Slurm's resource selection algorithm in the cons_tres plugin operates in a sequence of prioritized "steps."
- Step 1: Seek Idle Resources: Slurm first attempts to find nodes that have enough idle (unallocated) cores and memory to satisfy
the job's request.
- Powered-on nodes that are already running jobs may have few or no idle cores left.
- Powered-off nodes are treated as having all of their cores idle and available for allocation (once powered on).
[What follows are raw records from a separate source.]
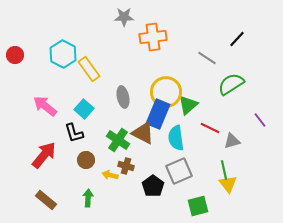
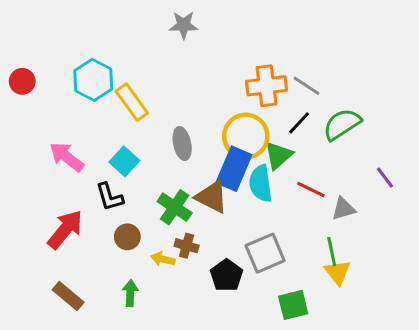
orange cross: (153, 37) -> (267, 86), moved
black line: (237, 39) -> (299, 123), moved
cyan semicircle: (176, 138) -> (261, 184), moved

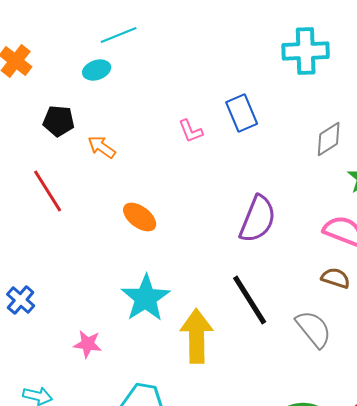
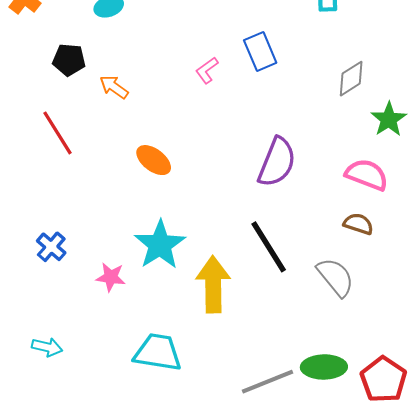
pink L-shape: (191, 131) -> (207, 70), turned 76
blue cross: (21, 300) -> (51, 247), moved
pink star: (88, 344) -> (111, 277), moved

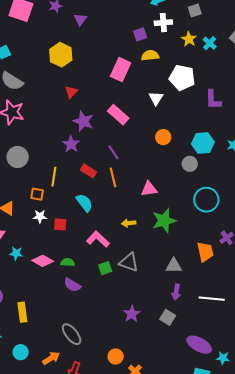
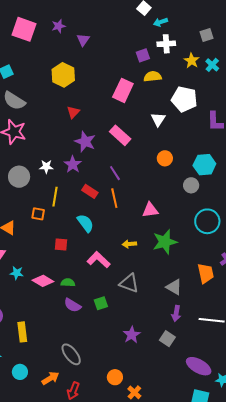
gray square: (195, 11) -> (206, 35), moved
white star: (40, 216) -> (46, 167), moved
gray triangle: (174, 266) -> (174, 287), turned 30
green square: (105, 268) -> (101, 303), moved

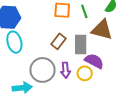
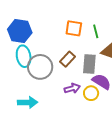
gray circle: (42, 70) -> (40, 67), moved
purple arrow: (66, 70) -> (72, 88), turned -105

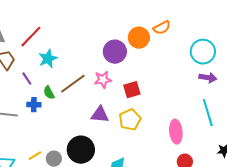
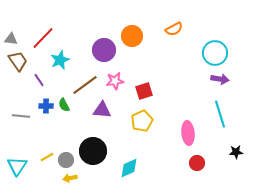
orange circle: (139, 38) -> (132, 36), moved
purple circle: (115, 52) -> (104, 50), moved
green semicircle: (49, 93) -> (64, 105), moved
purple triangle: (100, 115) -> (102, 110), moved

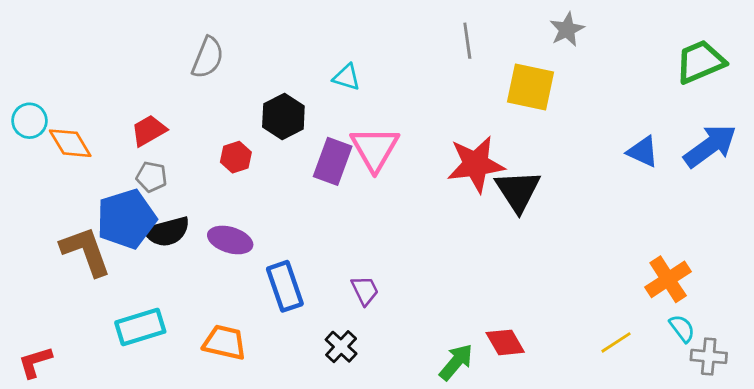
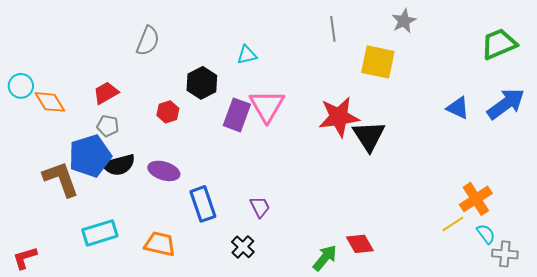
cyan triangle: (347, 77) -> (247, 55), turned -30
yellow line: (616, 342) -> (453, 224), moved

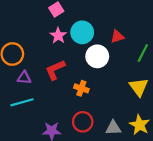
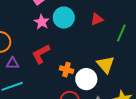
white circle: (97, 56) -> (86, 79), moved
yellow triangle: (139, 87) -> (106, 65), moved

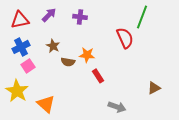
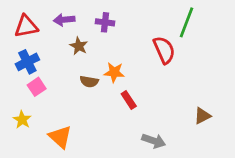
purple arrow: (49, 15) -> (64, 20), turned -140
brown star: (53, 46) -> (79, 46), moved
yellow star: (17, 91) -> (22, 120), size x0.6

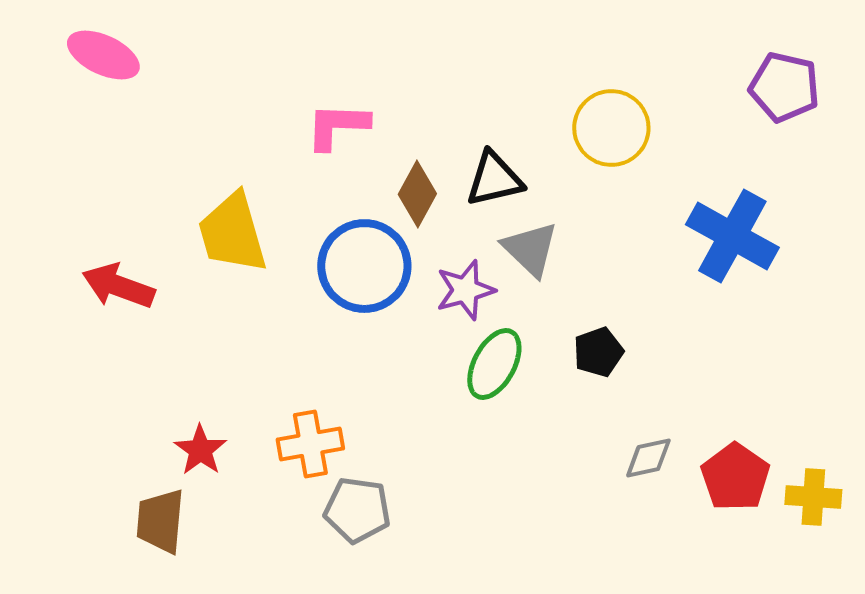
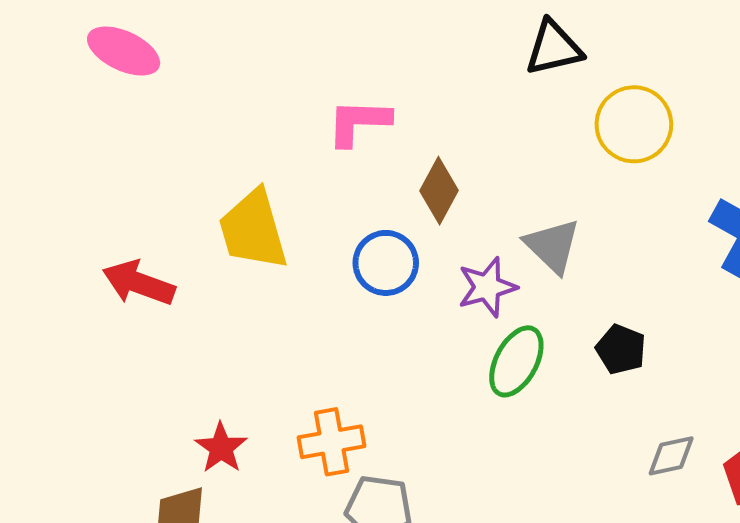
black triangle: (494, 179) -> (554, 48), moved
blue circle: (364, 266) -> (386, 263), size x0.7
black pentagon: (598, 352) -> (621, 349), turned -30

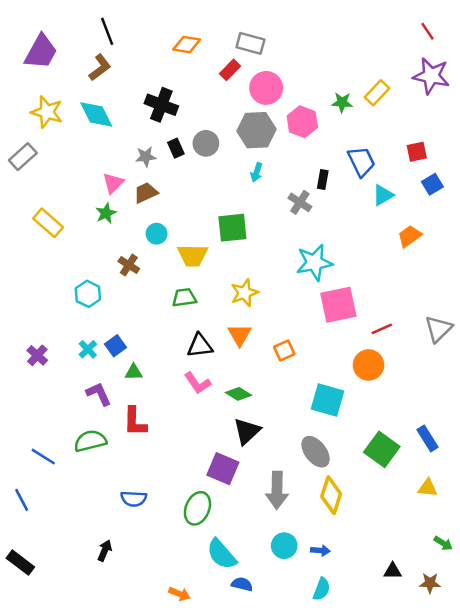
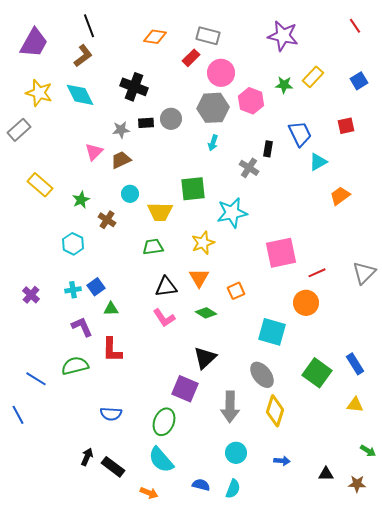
purple star: (431, 76) -> (283, 36), moved
black rectangle: (176, 148) -> (146, 123), turned -70
blue square: (432, 184) -> (359, 81), moved
green star: (106, 213) -> (81, 200), moved
cyan star: (314, 263) -> (232, 213), moved
cyan cross: (88, 349) -> (73, 290), turned 35
green diamond: (238, 394) -> (206, 313), moved
blue arrow: (320, 550) -> (282, 461), moved
cyan semicircle: (222, 554) -> (161, 460), moved
black rectangle: (20, 563) -> (113, 467), moved
cyan semicircle: (322, 589) -> (233, 489), moved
- Steps 2-4: Seek Shared/Overcommitted Resources: Only if Step 1 fails (meaning there aren't enough idle cores anywhere in the cluster, including powered-off nodes) will Slurm proceed to look for resources that are already in use but could be shared via OverSubscribe (oversubscription).
Because Step 1 succeeds by finding idle cores on powered-off nodes, Slurm stops there and selects those nodes. It prefers the "cost" of powering on a node over the "cost" of CPU contention and reduced performance that comes with overcommitting/sharing cores on a powered-on node.
This results in Slurm powering nodes instead of overcommiting CPUs, which in a cloud environment is not always ideal. In our specific case, we want Slurm to overcommit every powered-on nodes up to the oversubscription limit before powering on more nodes.
At the moment, Slurm provide a configuration mechanism to enable this behavior.
With the help of gpt-5.2-codex and superpowers,
we tracked down the node selection logic to a single file job_test.c and proceeded
to implement a two pass filter when selecting nodes. First pass is done with only
powered on nodes, and if no nodes can satisfy the job requirements, a second pass is
accomplished with every nodes.
The superpowers plan used to produced the modified job_test.c for the supported
Slurm versions are available under docs/plans.